Il autorise cependant la prolongation de cette mesure, pour une durée qui ne saurait excéder un an, par décision motivée du juge d'instruction rendue après un débat contradictoire. Cette décision peut être renouvelée selon la même procédure sans durée limite.

Le présent article 4 apporte deux modifications à ce dispositif :

- en premier lieu, et conformément à une proposition du rapport de mission du Président Cabanel, il réduit de un an à six mois la durée maximale d'une décision de prolongation (mais celle-ci peut toujours être renouvelée sans limite de temps) ;

- en second lieu, et comme l'article 3, il opère une coordination avec l'article 5 du projet de loi en précisant que le renouvellement de la décision prolongeant la détention au-delà d'un an devra respecter les dispositions de l'article 145-3 du code de procédure pénale.

Votre commission approuve ces modifications.
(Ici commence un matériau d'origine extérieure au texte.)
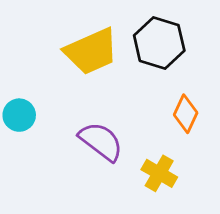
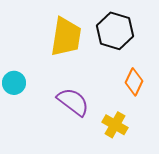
yellow trapezoid: (91, 51) -> (66, 37), turned -57

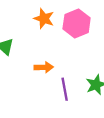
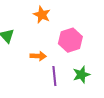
pink hexagon: (77, 23) -> (70, 40), moved

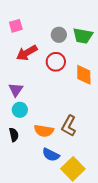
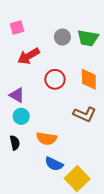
red circle: (56, 62) -> (55, 79), moved
purple triangle: (16, 90) -> (17, 95), turned -35
brown L-shape: (69, 126) -> (85, 114), moved, turned -95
Elle vous soumet cependant un amendement tendant à insérer la coordination proposée avec l'article 5 au sein de la deuxième phrase de l'article 145-2 du code de procédure pénale -et non au sein de la troisième-.

Elle vous propose d'adopter cet article ainsi modifié.

Article 5 - Prolongation de la détention provisoire au-delà d'un an

Cet article a pour objet d'insérer au sein du code de procédure pénale un nouvel article 145-3 (l'actuel 145-3 devenant l'article 145-4) afin d'exiger une motivation particulière des décisions défavorables à la personne mise en examen lorsque la durée de la détention excède un an. Il s'agit :

- des décisions ordonnant la prolongation de la détention provisoire pour lesquelles le droit actuel (articles 145-1 et 145-2 du code de procédure pénale) exige une ordonnance motivée et un débat contradictoire ;

- des décisions rejetant une demande de mise en liberté pour lesquelles il est actuellement exigé (article 148 du code de procédure pénale) une ordonnance motivée.

Le présent article 5 prévoit que, outre ces considérations, les décisions précitées devront comporter « les indications qui justifient la poursuite de l'information et le délai prévisible d'achèvement de la procédure » dès lors que la durée de la détention provisoire excédera un an.

Toutes les indications justifiant la poursuite de l'information ne devront cependant pas être mentionnées. En effet, le second alinéa du texte proposé pour l'article 145-3 dispense le juge d'instruction d'indiquer « la nature des investigations auxquelles il a l'intention de procéder, notamment lorsque cette indication risquerait d'entraver l'accomplissement de ces investigations ».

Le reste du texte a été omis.